В это время произошел один инцидент. Помню, как моему младшему брату Грише ногу сломали на стадионе Локомотив. Трибун тогда там не было, и все сидели на краю поля. Ну и что-то у одного игроков не задалось, и он со злости сильно ударил и как-то попал Грише ниже колена. Оказалось, что это перелом. Ребята тут же извинились.
Говорят: - Только никуда не подавайте.
Ребята все были демобилизованные солдаты из армии. Наш отец повез Гришу в Морозовскую больницу. Этим все и закончилось.
А у меня приняли документы в институт связи. Для этого я пришел в тамошний деканат.
Там посмотрели мои документы и сказали: - Аттестат нормальный.
Но почему-то согласились взять только на экономический факультет, а меня он не интересовал. Мне интересен был технический. Я стал искать директора института, чтобы поговорить с ним об этом. Я долго ждал, когда он придет. Встретил его и пожаловался на то, что у меня не принимают документы на необходимый мне факультет. Я не мог понять, почему так.
На что он ответил: - Значит на экономический - на других нет мест. Ну, нету.
Раз не берут в технический, то я решил пойти в юридический на улице Герцена напротив консерватории. То ли это был факультет юридический, то ли весь институт был юридическим. Сдал там четыре экзамена, набрал в сумме 16 баллов, то есть одни четверки получил. Кроме этого для того чтобы приняли, нужно было пройти мандатную комиссию.
Я вошел в аудиторию. Там сидели три или четыре человека.
Первый спросил: - Комсомолец?
Я говорю: - Нет.
- Отец – член партии?
- Нет.
- Все, свободны.
Выхожу, а за мной следом девушка: - Заберите документы, вы не приняты.

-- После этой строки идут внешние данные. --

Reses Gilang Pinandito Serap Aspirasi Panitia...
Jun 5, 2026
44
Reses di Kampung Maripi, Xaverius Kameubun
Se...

Везде уже закончились экзамены в институты, но мне удалось найти газете, что институт имени Орджоникидзе объявляет набор на вновь открывшийся факультет, и там принимают экзамены. Я пошел туда. Это оказался Подсосенский переулок недалеко от Курского вокзала, там, в глубине где-то ближе - Ждановский район. Сейчас это Выхино. Институт был на Воронцово поле недалеко от Покровских ворот.
Был Проектный Институт Московской области. И тогда, когда я поступил туда, его переименовали в МосГражданПроект. До этого был МосПроект. А стал МосГражданПроект, потому что директору института посоветовали назвать ГражданПроект, поскольку тогда зарплата увеличится у работников института и него самого тоже. Это переименование произошло еще и потому, что директором института был назначен бывший директор какого-то лагеря из-под Архангельска. Он приехал и вообще не знал ничего, даже что такое проектный институт не знал. И его-то назначили директором института.
Там я и начал учиться, но вскоре оказалось, что нам преподают в основном вид экономии и мы как бы приписаны к строительному факультету, однако я проучился в этом институте пять лет.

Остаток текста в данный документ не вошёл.